Вот и сегодня тревога сковала внутренности, выгнала из прогретой постели. Не включая свет, я вышла из спальни и спустилась вниз. Прошла по гостиной, забрела на кухню. Без всякой цели. Накинув теплый длинный свитер, вышел на крыльцо. Хотелось курить. Адски сильно, до трясучки. И я курила, воровато оглядываясь на темные окна, хотя точно знала, что Рус не проснется до утра. Мне было нестерпимо стыдно, что противная привычка намертво прилила ко мне. Я не хранила сигареты в доме, прятала под крыльцом и выходила подымить только ночью. Как преступница, грешница. Я такой и была…
Вдалеке мелькнул огонек от приближающихся фар, и я напряглась, застыла, прислушиваясь к скрежету гравия под шинами автомобиля. Может, мимо? Но нет. Два слепящих глаза все ближе. Разрезают тьму, липнут к лицу. Сигарета застыла в оледеневших пальцах. Машина затормозила возле калитки. Огромная. Страшная, похожая на гроб. В потёмках марку не рассмотреть, номера тем более. Мотор заглох, дверца гулко хлопнула, заставив меня вздрогнуть. От напряжения я едва держалась на ногах, скованная ледяным ужасом. Темная фигура привычным жестом открыла калитку и направилась прямиком к крыльцу. Я облегчённо выдохнула, узнав твердую уверенную походку, широкие плечи, всклоченные светлые волосы.

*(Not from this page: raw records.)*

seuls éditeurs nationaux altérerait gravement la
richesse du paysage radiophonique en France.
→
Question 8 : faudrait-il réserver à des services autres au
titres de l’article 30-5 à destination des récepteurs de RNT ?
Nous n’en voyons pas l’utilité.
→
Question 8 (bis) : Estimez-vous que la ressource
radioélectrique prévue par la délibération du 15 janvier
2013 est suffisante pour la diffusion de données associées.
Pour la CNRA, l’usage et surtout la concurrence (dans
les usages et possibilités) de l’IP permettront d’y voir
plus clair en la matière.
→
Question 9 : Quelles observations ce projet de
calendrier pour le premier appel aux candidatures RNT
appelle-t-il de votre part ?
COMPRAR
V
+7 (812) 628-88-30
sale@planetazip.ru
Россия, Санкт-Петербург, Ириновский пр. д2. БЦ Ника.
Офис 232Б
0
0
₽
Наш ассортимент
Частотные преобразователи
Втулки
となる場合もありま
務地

– Напугалась, Матрешка? – сверкнула в ночи белозубой улыбкой, спросил Демид. Я снова затянулась, почувствовав, как сильно трясутся пальцы, а горло першит от горького дыма.
– Почему ты не предупредил? Я чуть в обморок не грохнулось. Пришлось бы соскребать со ступней, – мой голос звучал рвано, хрипло. Я обессиленно прижалась к поддерживающему крышу над крыльцом столбу. Демид подошел ближе, почти вплотную. От него пахнуло кожей и бензином, дорогим табаком и мятной жвачкой.

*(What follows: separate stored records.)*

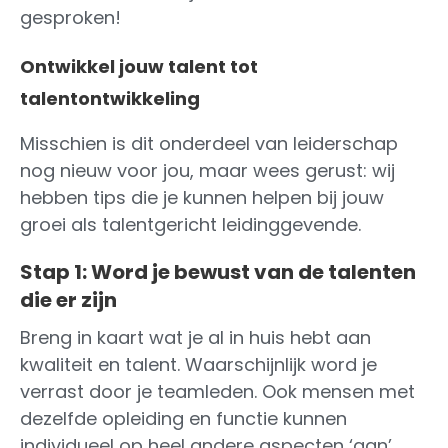
gesproken!
Ontwikkel jouw talent tot
talentontwikkeling
Misschien is dit onderdeel van leiderschap
nog nieuw voor jou, maar wees gerust: wij
hebben tips die je kunnen helpen bij jouw
groei als talentgericht leidinggevende.
Stap 1: Word je bewust van de talenten
die er zijn
Breng in kaart wat je al in huis hebt aan
kwaliteit en talent. Waarschijnlijk word je
verrast door je teamleden. Ook mensen met
dezelfde opleiding en functie kunnen
individueel op heel andere aspecten ‘aan’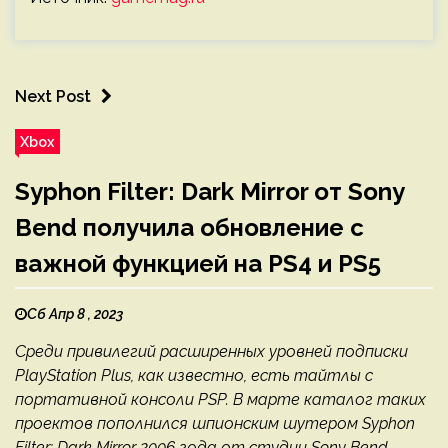
Next Post
Xbox
Syphon Filter: Dark Mirror от Sony
Bend получила обновление с
важной функцией на PS4 и PS5
Сб Апр 8 , 2023
Среди привилегий расширенных уровней подписки
PlayStation Plus, как известно, есть тайтлы с
портативной консоли PSP. В марте каталог таких
проектов пополнился шпионским шутером Syphon
Filter: Dark Mirror 2006 года от студии Sony Bend,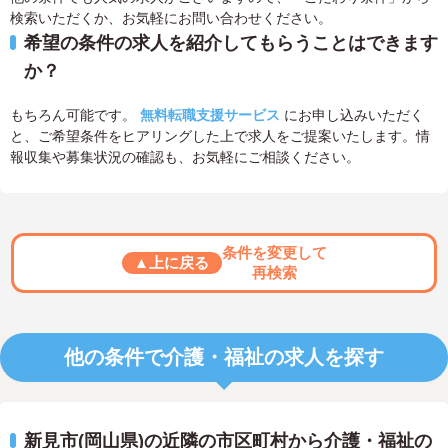
検索いただくか、お気軽にお問い合わせください。
希望の条件の求人を紹介してもらうことはできます
か？
もちろん可能です。
無料転職支援サービス
にお申し込みいただく
と、ご希望条件をヒアリングした上で求人をご提案いたします。情
報収集や募集状況の確認も、お気軽にご相談ください。
条件を変更して
▲上に戻る
再検索
他の条件で介護・福祉の求人を探す
新見市(岡山県)の近隣の市区町村から介護・福祉の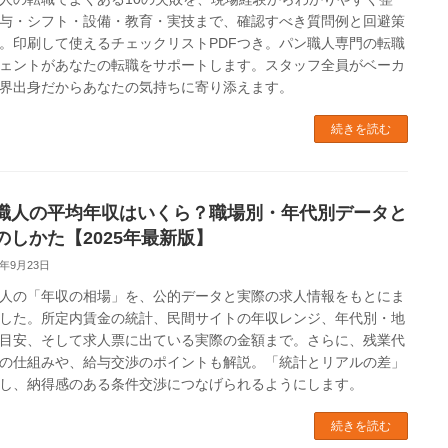
与・シフト・設備・教育・実技まで、確認すべき質問例と回避策
。印刷して使えるチェックリストPDFつき。パン職人専門の転職
ェントがあなたの転職をサポートします。スタッフ全員がベーカ
界出身だからあなたの気持ちに寄り添えます。
続きを読む
職人の平均年収はいくら？職場別・年代別データと
のしかた【2025年最新版】
5年9月23日
人の「年収の相場」を、公的データと実際の求人情報をもとにま
した。所定内賃金の統計、民間サイトの年収レンジ、年代別・地
目安、そして求人票に出ている実際の金額まで。さらに、残業代
の仕組みや、給与交渉のポイントも解説。「統計とリアルの差」
し、納得感のある条件交渉につなげられるようにします。
続きを読む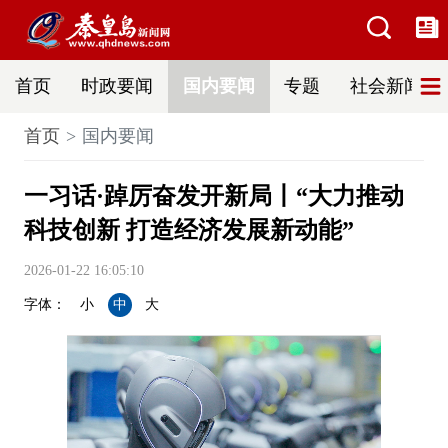
首页
时政要闻
国内要闻
专题
社会新闻
首页
国内要闻
一习话·踔厉奋发开新局丨“大力推动
科技创新 打造经济发展新动能”
2026-01-22 16:05:10
字体：
小
中
大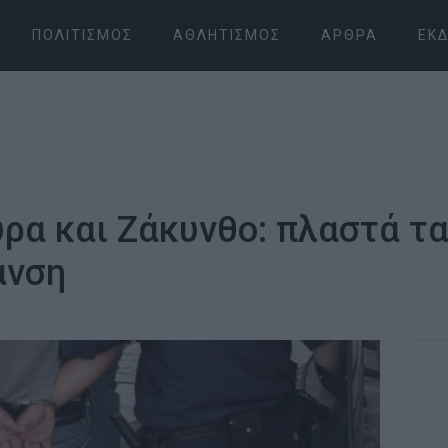
ΠΟΛΙΤΙΣΜΌΣ
ΑΘΛΗΤΙΣΜΌΣ
ΆΡΘΡΑ
ΕΚΔ
ρα και Ζάκυνθο: πλαστά τα
ανση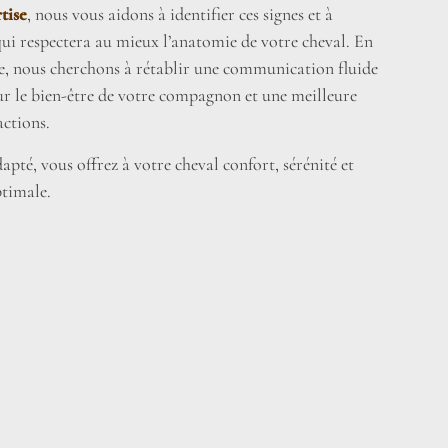
tise
, nous vous aidons à identifier ces signes et à
 qui respectera au mieux l’anatomie de votre cheval. En
e, nous cherchons à rétablir une communication fluide
r le bien-être de votre compagnon et une meilleure
actions.
pté, vous offrez à votre cheval confort, sérénité et
timale.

– Я не один, Мила, – глухо произнес он, оборачиваясь к машине. Я проследила за его взглядом и увидела, как открылась задняя боковая дверь, выпуская в омытую осенним дождем ночную мглу еще одну высокую мужскую фигуру. Боль прожгла внутренности, разорвала на части, оглушила… Он надвигался, как осторожный хищник, как идущий на запах страха зверь.